Our demonstrator for facial expression recognition has been presented at several events with political audience and on TV. The face is detected and a 3D face model is fitted in real-time to extract the facial expression currently visible. We integrate the publicly available Candide-III face model and also rely on publicly available databases to train and evaluate classifiers for facial expression recognition. This contributes to the comparability of our approach with other research groups. Ekman and Friesen find six universal facial expressions that are expressed and interpreted independent from the cultural background, age or country of origin all over the world. The Facial Action Coding System (FACS) precisely describes the muscle activity within a human face that appear during the display of facial expressions. The Candide-III face model integrates the FACS-system in its model parameters.

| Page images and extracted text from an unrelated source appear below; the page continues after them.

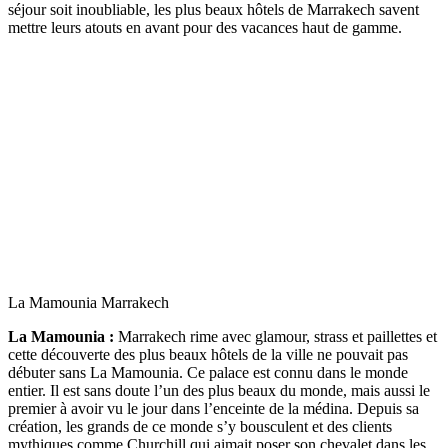
séjour soit inoubliable, les plus beaux hôtels de Marrakech savent
mettre leurs atouts en avant pour des vacances haut de gamme.
La Mamounia Marrakech
La Mamounia :
Marrakech rime avec glamour, strass et paillettes et
cette découverte des plus beaux hôtels de la ville ne pouvait pas
débuter sans La Mamounia. Ce palace est connu dans le monde
entier. Il est sans doute l’un des plus beaux du monde, mais aussi le
premier à avoir vu le jour dans l’enceinte de la médina. Depuis sa
création, les grands de ce monde s’y bousculent et des clients
mythiques comme Churchill qui aimait poser son chevalet dans les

Evidence suggests that feeling empathy for others is connected to the mirror neuron system and that emotional empathy, which is triggered by deriving the emotional state from facial expressions involves neural activity in the thalamus and cortical areas responsible of the face. Perception and display of facial expression form a closed loop in human-human communication, where the perception of the interaction partner's facial expression has influence on the display of the own facial expression. To research this also on the human-machine interface, we integrate our demonstrator in the Multi-Joint Action Scenario in the CoTeSys Central Robotics Lab. It is combined with the robot head EDDIE, provided by the Institute of Automatic Control Engineering, to form a closed-loop human-machine interaction scenario based on facial expression analysis and synthesis. In its current, preliminary state, the facial expression is merely mirrored, but future plans involve integrating a more complex emotional model on the robotic side.